Look through the listing and report every line that has "sistema" in it.

■ ■ ■

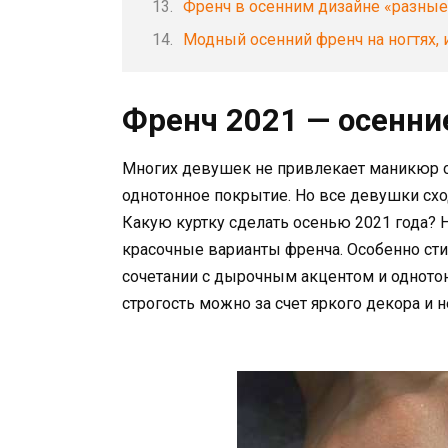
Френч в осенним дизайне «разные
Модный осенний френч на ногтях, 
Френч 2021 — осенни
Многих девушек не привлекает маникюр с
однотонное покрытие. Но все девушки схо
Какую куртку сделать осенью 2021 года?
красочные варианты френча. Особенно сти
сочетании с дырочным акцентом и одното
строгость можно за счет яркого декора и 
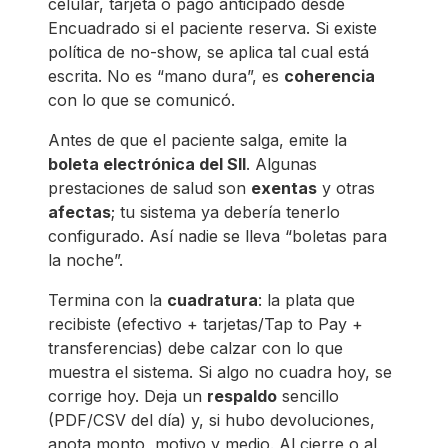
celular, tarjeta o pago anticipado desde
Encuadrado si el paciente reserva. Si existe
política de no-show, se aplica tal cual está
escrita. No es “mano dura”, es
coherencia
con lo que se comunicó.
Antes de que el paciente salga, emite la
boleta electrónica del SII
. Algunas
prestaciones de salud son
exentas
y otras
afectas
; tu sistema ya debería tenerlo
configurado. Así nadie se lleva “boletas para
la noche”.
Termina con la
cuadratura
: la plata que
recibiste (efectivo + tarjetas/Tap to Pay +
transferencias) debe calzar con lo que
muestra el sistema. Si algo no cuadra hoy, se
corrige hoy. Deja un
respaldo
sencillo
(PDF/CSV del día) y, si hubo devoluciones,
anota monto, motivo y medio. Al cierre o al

■ ■ ■

— TASK RESULT —
; tu sistema ya debería tenerlo
muestra el sistema. Si algo no cuadra hoy, se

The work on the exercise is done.